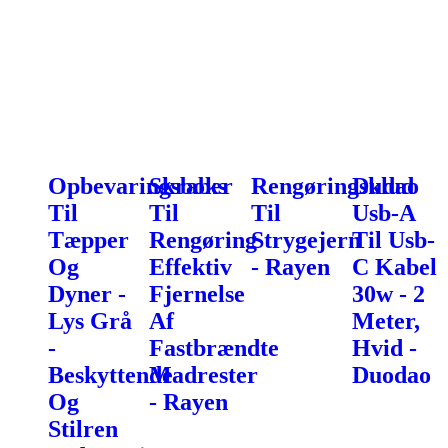
Opbevaringsboks
Skraber
Rengøringsklud
Dudao
Til
Til
Til
Usb-A
Tæpper
Rengøring
Strygejern
Til Usb-
Og
Effektiv
- Rayen
C Kabel
Dyner -
Fjernelse
30w - 2
Lys Grå
Af
Meter,
-
Fastbrændte
Hvid -
Beskyttende
Madrester
Duodao
Og
- Rayen
Stilren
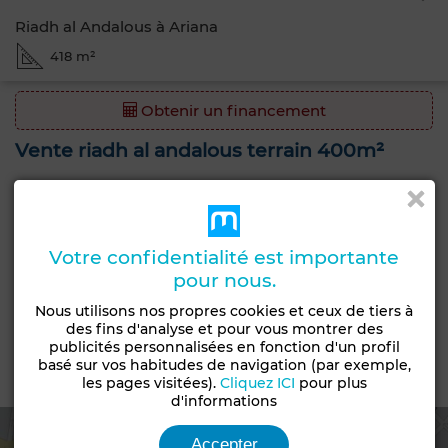
Riadh al Andalous à Ariana
418 m²
Obtenir un financement
Vente riadh al andalous terrain 400m²
ennasr homing met en vente un terrain dans un quartier
residentiel a riad al andalous
Votre confidentialité est importante
Caractéristiques générales
pour nous.
Type de bien
Type de terrain
Nous utilisons nos propres cookies et ceux de tiers à
Terrain
Lots de villa
des fins d'analyse et pour vous montrer des
publicités personnalisées en fonction d'un profil
basé sur vos habitudes de navigation (par exemple,
Emplacement
les pages visitées).
Cliquez ICI
pour plus
d'informations
Accepter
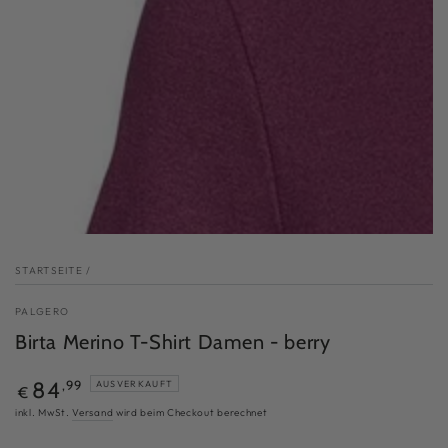
modal
aufmachen
STARTSEITE
/
PALGERO
Birta Merino T-Shirt Damen - berry
Regulärer
84
,99
AUSVERKAUFT
€
Preis
inkl. MwSt.
Versand
wird beim Checkout berechnet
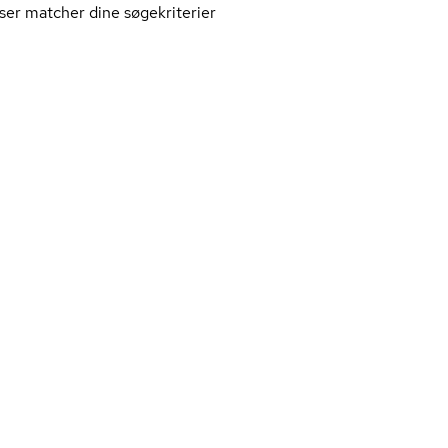
ser matcher dine søgekriterier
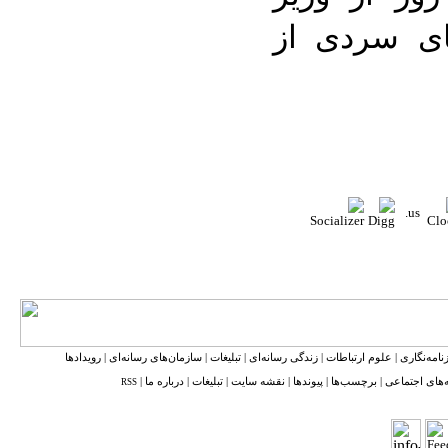
ای سردی از
نامه‌نگاری
|
علوم ارتباطات
|
زندگی رسانه‌ای
|
تبلیغات
|
سازمان‌های رسانه‌ای
|
رویدادها
‌های اجتماعی
|
برچسب‌ها
|
پیوندها
|
نقشه ‌سایت
|
تبلیغات
|
درباره ما
|
RSS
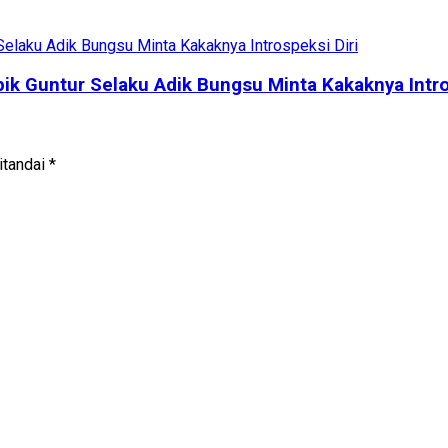
pik Guntur Selaku Adik Bungsu Minta Kakaknya Intro
itandai
*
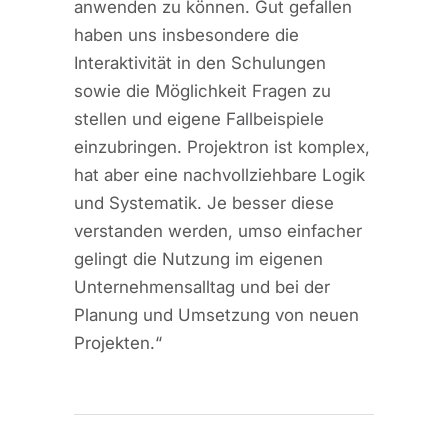
anwenden zu können. Gut gefallen
haben uns insbesondere die
Interaktivität in den Schulungen
sowie die Möglichkeit Fragen zu
stellen und eigene Fallbeispiele
einzubringen. Projektron ist komplex,
hat aber eine nachvollziehbare Logik
und Systematik. Je besser diese
verstanden werden, umso einfacher
gelingt die Nutzung im eigenen
Unternehmensalltag und bei der
Planung und Umsetzung von neuen
Projekten.“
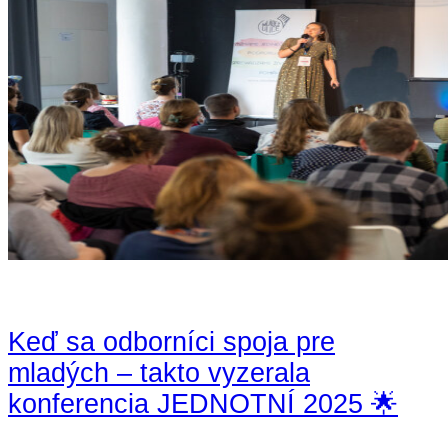
Keď sa odborníci spoja pre
mladých – takto vyzerala
konferencia JEDNOTNÍ 2025 🌟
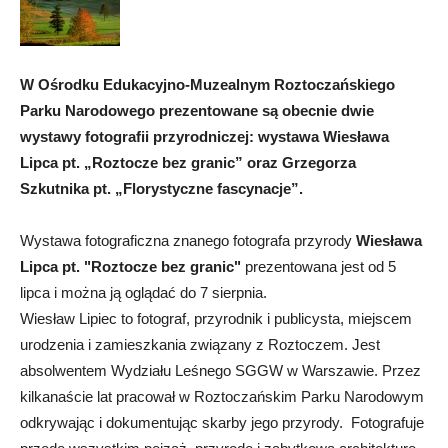
W Ośrodku Edukacyjno-Muzealnym Roztoczańskiego
Parku Narodowego prezentowane są obecnie dwie
wystawy fotografii przyrodniczej: wystawa Wiesława
Lipca pt. „Roztocze bez granic” oraz Grzegorza
Szkutnika pt. „Florystyczne fascynacje”.
Wystawa fotograficzna znanego fotografa przyrody
Wiesława
Lipca pt. "Roztocze bez granic"
prezentowana jest od 5
lipca i można ją oglądać do 7 sierpnia.
Wiesław Lipiec to fotograf, przyrodnik i publicysta, miejscem
urodzenia i zamieszkania związany z Roztoczem. Jest
absolwentem Wydziału Leśnego SGGW w Warszawie. Przez
kilkanaście lat pracował w Roztoczańskim Parku Narodowym
odkrywając i dokumentując skarby jego przyrody. Fotografuje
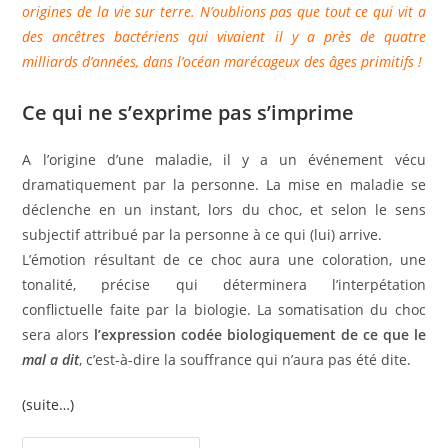
origines de la vie sur terre. N’oublions pas que tout ce qui vit a
des ancêtres bactériens qui vivaient il y a près de quatre
milliards d’années, dans l’océan marécageux des âges primitifs !
Ce qui ne s’exprime pas s’imprime
A l’origine d’une maladie, il y a un événement vécu
dramatiquement par la personne. La mise en maladie se
déclenche en un instant, lors du choc, et selon le sens
subjectif attribué par la personne à ce qui (lui) arrive.
L’émotion résultant de ce choc aura une coloration, une
tonalité, précise qui déterminera l’interpétation
conflictuelle faite par la biologie. La somatisation du choc
sera alors
l’expression codée biologiquement de ce que le
mal a dit
, c’est-à-dire la souffrance qui n’aura pas été dite.
(suite…)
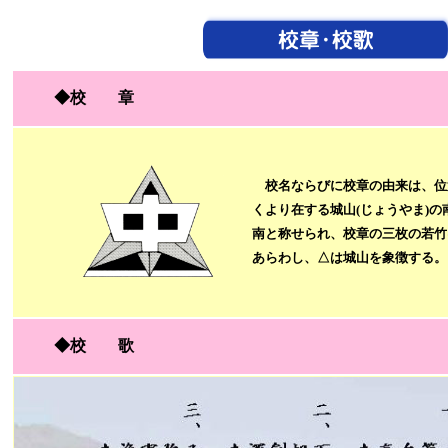
◆校 章
校名ならびに校章の由来は、位
くより在する城山(じょうやま)
の
南と称せられ、校章の三枚の若竹
あらわし、△は城山を象徴する。
◆校 歌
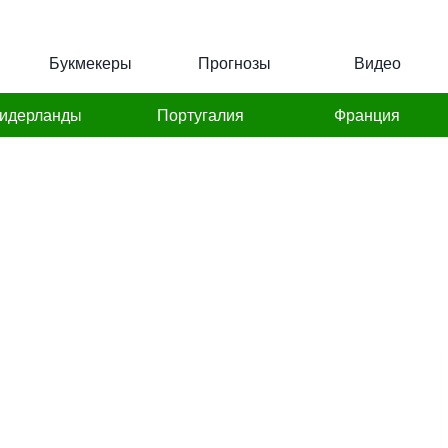
Букмекеры
Прогнозы
Видео
идерланды
Португалия
Франция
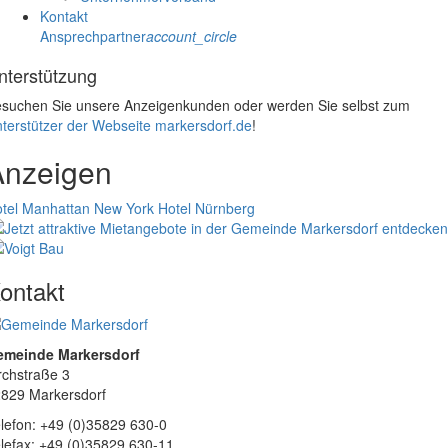
Kontakt
Ansprechpartner
account_circle
nterstützung
suchen Sie unsere Anzeigenkunden oder werden Sie selbst zum
terstützer der Webseite markersdorf.de
!
Anzeigen
tel Manhattan New York
Hotel Nürnberg
ontakt
emeinde Markersdorf
rchstraße 3
829 Markersdorf
lefon: +49 (0)35829 630-0
lefax: +49 (0)35829 630-11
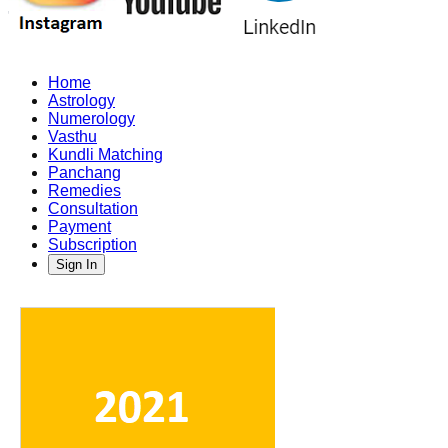
Home
Astrology
Numerology
Vasthu
Kundli Matching
Panchang
Remedies
Consultation
Payment
Subscription
Sign In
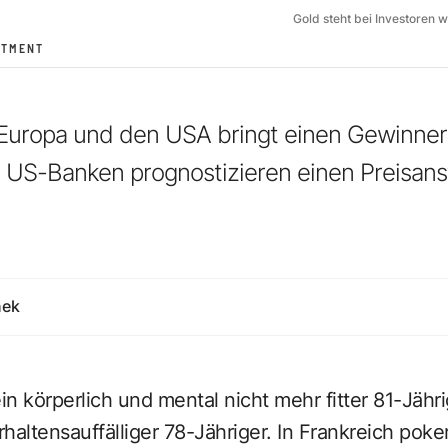
Gold steht bei Investoren 
STMENT
n Europa und den USA bringt einen Gewinne
US-Banken prognostizieren einen Preisanst
nek
n körperlich und mental nicht mehr fitter 81-Jähri
haltensauffälliger 78-Jähriger. In Frankreich poke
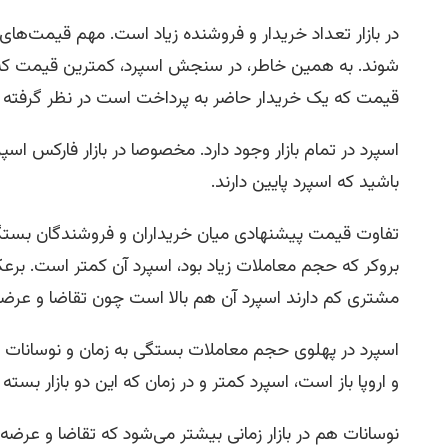
در بازار تعداد خریدار و فروشنده زیاد است. مهم قیمت‌
شوند. به همین خاطر، در سنجش اسپرد، کمترین قیمت که 
قیمت که یک خریدار حاضر به پرداخت است در نظر گرفته 
اسپرد در تمام بازار وجود دارد. مخصوصا در بازار فارکس اس
باشید که اسپرد پایین دارند.
تفاوت قیمت پیشنهادی میان خریداران و فروشندگان بستگی
بروکر که حجم معاملات زیاد بود، اسپرد آن کمتر است. برع
مشتری کم دارند اسپرد آن هم بالا است چون تقاضا و عرضه
اسپرد در پهلوی حجم معاملات بستگی به زمان و نوسانات نیز د
و اروپا باز است، اسپرد کمتر و در زمان که این دو بازار بس
نوسانات هم در بازار زمانی بیشتر می‌شود که تقاضا و عرضه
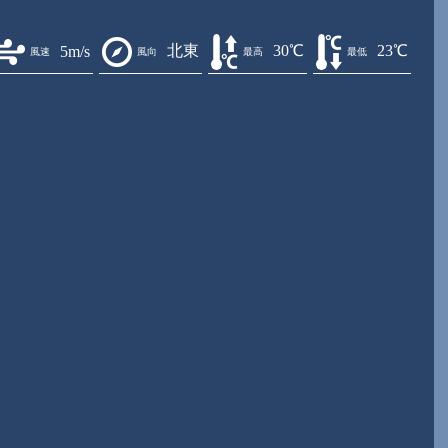
北東
30℃
23℃
5m/s
風速
風向
最高
最低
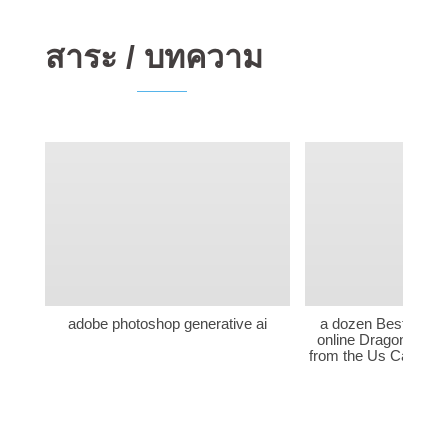
สาระ / บทความ
adobe photoshop generative ai
a dozen Best Online 
online Dragons Fire
from the Us Casinos 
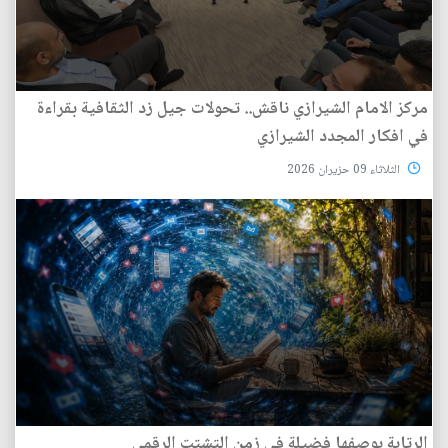
مركز الامام الشيرازي ناقش.. تحولات جيل زد الثقافية بقراءة
في افكار المجدد الشيرازي
الثلاثاء 09 حزيران 2026
الرتابة بوصفها فضيلة في زمن التشتت الرقمي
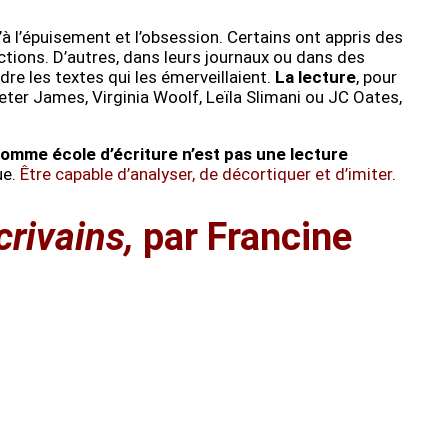
u’à l’épuisement et l’obsession. Certains ont appris des
ctions. D’autres, dans leurs journaux ou dans des
re les textes qui les émerveillaient.
La lecture
, pour
Peter James, Virginia Woolf, Leïla Slimani ou JC Oates,
comme école d’écriture n’est pas une lecture
ue.
Ê
tre capable d’analyser, de décortiquer et d’imiter
.
rivains,
par Francine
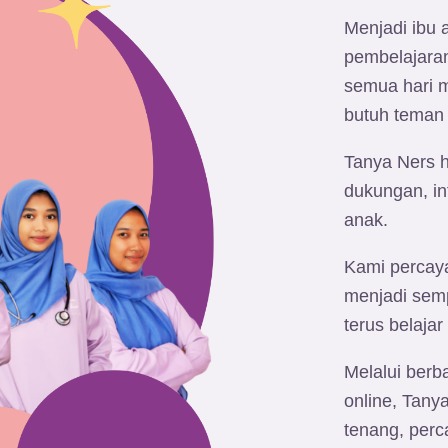
Menjadi ibu 
pembelajara
semua hari m
butuh teman 
Tanya Ners h
dukungan, in
anak.
Kami percaya
menjadi semp
terus belaja
Melalui berba
online, Tan
tenang, perc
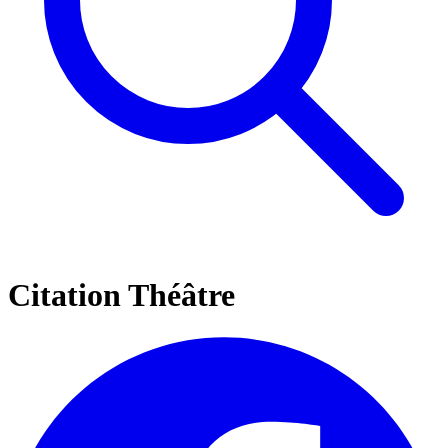
Citation Théâtre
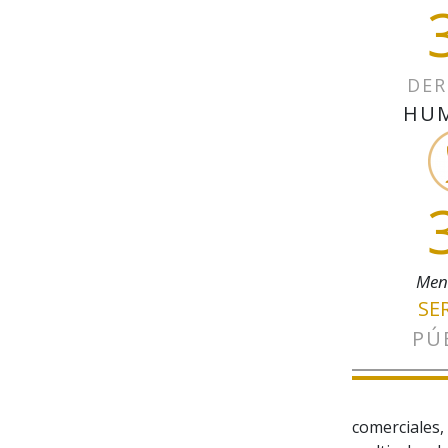
DER
HU
Men
SE
PÚ
comerciales,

+===+

## How to complete this task
Although the records include pictures, output only their text, exactly and completely.

## Written response
Opbevaringsboks
Skraber
Rengøringsklud
Dudao
Til
Til
Til
Usb-A
Tæpper
Rengøring
Strygejern
Til Usb-
Og
Effektiv
- Rayen
C Kabel
Dyner -
Fjernelse
30w - 2
Lys Grå
Af
Meter,
-
Fastbrændte
Hvid -
Beskyttende
Madrester
Duodao
Og
- Rayen
Stilren
Riadh al Andalous à Ariana
418 m²
Obtenir un financement
Vente riadh al andalous terrain 400m²
ennasr homing met en vente un terrain dans un quartier
residentiel a riad al andalous
Votre confidentialité est importante
Caractéristiques générales
pour nous.
Type de bien
Type de terrain
Nous utilisons nos propres cookies et ceux de tiers à
Terrain
Lots de villa
des fins d'analyse et pour vous montrer des
publicités personnalisées en fonction d'un profil
basé sur vos habitudes de navigation (par exemple,
Emplacement
les pages visitées).
Cliquez ICI
pour plus
d'informations
Accepter
modal
aufmachen
STARTSEITE
/
PALGERO
Birta Merino T-Shirt Damen - berry
Regulärer
84
,99
AUSVERKAUFT
€
Preis
inkl. MwSt.
Versand
wird beim Checkout berechnet
ser matcher dine søgekriterier
ای سردی از
نامه‌نگاری
|
علوم ارتباطات
|
زندگی رسانه‌ای
|
تبلیغات
|
سازمان‌های رسانه‌ای
|
رویدادها
‌های اجتماعی
|
برچسب‌ها
|
پیوندها
|
نقشه ‌سایت
|
تبلیغات
|
درباره ما
|
RSS
pik Guntur Selaku Adik Bungsu Minta Kakaknya Intro
itandai
*
anwenden zu können. Gut gefallen
haben uns insbesondere die
Interaktivität in den Schulungen
sowie die Möglichkeit Fragen zu
stellen und eigene Fallbeispiele
einzubringen. Projektron ist komplex,
hat aber eine nachvollziehbare Logik
und Systematik. Je besser diese
verstanden werden, umso einfacher
gelingt die Nutzung im eigenen
Unternehmensalltag und bei der
Planung und Umsetzung von neuen
Projekten.“
Keď sa odborníci spoja pre
mladých – takto vyzerala
konferencia JEDNOTNÍ 2025 🌟
W Ośrodku Edukacyjno-Muzealnym Roztoczańskiego
Parku Narodowego prezentowane są obecnie dwie
wystawy fotografii przyrodniczej: wystawa Wiesława
Lipca pt. „Roztocze bez granic” oraz Grzegorza
Szkutnika pt. „Florystyczne fascynacje”.
Wystawa fotograficzna znanego fotografa przyrody
Wiesława
Lipca pt. "Roztocze bez granic"
prezentowana jest od 5
lipca i można ją oglądać do 7 sierpnia.
Wiesław Lipiec to fotograf, przyrodnik i publicysta, miejscem
urodzenia i zamieszkania związany z Roztoczem. Jest
absolwentem Wydziału Leśnego SGGW w Warszawie. Przez
kilkanaście lat pracował w Roztoczańskim Parku Narodowym
odkrywając i dokumentując skarby jego przyrody. Fotografuje
origines de la vie sur terre. N’oublions pas que tout ce qui vit a
des ancêtres bactériens qui vivaient il y a près de quatre
milliards d’années, dans l’océan marécageux des âges primitifs !
Ce qui ne s’exprime pas s’imprime
A l’origine d’une maladie, il y a un événement vécu
dramatiquement par la personne. La mise en maladie se
déclenche en un instant, lors du choc, et selon le sens
subjectif attribué par la personne à ce qui (lui) arrive.
L’émotion résultant de ce choc aura une coloration, une
tonalité, précise qui déterminera l’interpétation
conflictuelle faite par la biologie. La somatisation du choc
sera alors
l’expression codée biologiquement de ce que le
mal a dit
, c’est-à-dire la souffrance qui n’aura pas été dite.
(suite…)
◆校 章
校名ならびに校章の由来は、位
くより在する城山(じょうやま)
の
南と称せられ、校章の三枚の若竹
あらわし、△は城山を象徴する。
◆校 歌
Букмекеры
Прогнозы
Видео
идерланды
Португалия
Франция
Kontakt
Ansprechpartner
account_circle
nterstützung
suchen Sie unsere Anzeigenkunden oder werden Sie selbst zum
terstützer der Webseite markersdorf.de
!
Anzeigen
tel Manhattan New York
Hotel Nürnberg
ontakt
emeinde Markersdorf
rchstraße 3
829 Markersdorf
lefon: +49 (0)35829 630-0
lefax: +49 (0)35829 630-11
Home
Astrology
Numerology
Vasthu
Kundli Matching
Panchang
Remedies
Consultation
Payment
Subscription
Sign In
Gold steht bei Investoren 
STMENT
n Europa und den USA bringt einen Gewinne
US-Banken prognostizieren einen Preisanst
nek
n körperlich und mental nicht mehr fitter 81-Jähri
haltensauffälliger 78-Jähriger. In Frankreich poke
در بازار تعداد خریدار و فروشنده زیاد است. مهم قیمت‌
شوند. به همین خاطر، در سنجش اسپرد، کمترین قیمت که 
قیمت که یک خریدار حاضر به پرداخت است در نظر گرفته 
اسپرد در تمام بازار وجود دارد. مخصوصا در بازار فارکس اس
باشید که اسپرد پایین دارند.
تفاوت قیمت پیشنهادی میان خریداران و فروشندگان بستگی
بروکر که حجم معاملات زیاد بود، اسپرد آن کمتر است. برع
مشتری کم دارند اسپرد آن هم بالا است چون تقاضا و عرضه
اسپرد در پهلوی حجم معاملات بستگی به زمان و نوسانات نیز د
و اروپا باز است، اسپرد کمتر و در زمان که این دو بازار بس
نوسانات هم در بازار زمانی بیشتر می‌شود که تقاضا و عرضه
北東
30℃
23℃
5m/s
風速
風向
最高
最低
สาระ / บทความ
adobe photoshop generative ai
a dozen Best Online 
online Dragons Fire
from the Us Casinos 
مركز الامام الشيرازي ناقش.. تحولات جيل زد الثقافية بقراءة
في افكار المجدد الشيرازي
الثلاثاء 09 حزيران 2026
الرتابة بوصفها فضيلة في زمن التشتت الرقمي
u’à l’épuisement et l’obsession. Certains ont appris des
ctions. D’autres, dans leurs journaux ou dans des
re les textes qui les émerveillaient.
La lecture
, pour
Peter James, Virginia Woolf, Leïla Slimani ou JC Oates,
comme école d’écriture n’est pas une lecture
ue.
Ê
tre capable d’analyser, de décortiquer et d’imiter
.
rivains,
par Francine
Menjadi ibu 
pembelajara
semua hari m
butuh teman 
Tanya Ners h
dukungan, in
anak.
Kami percaya
menjadi semp
terus belaja
Melalui berba
online, Tan
tenang, perc
Citation Théâtre
DER
HU
Men
SE
PÚ
comerciales,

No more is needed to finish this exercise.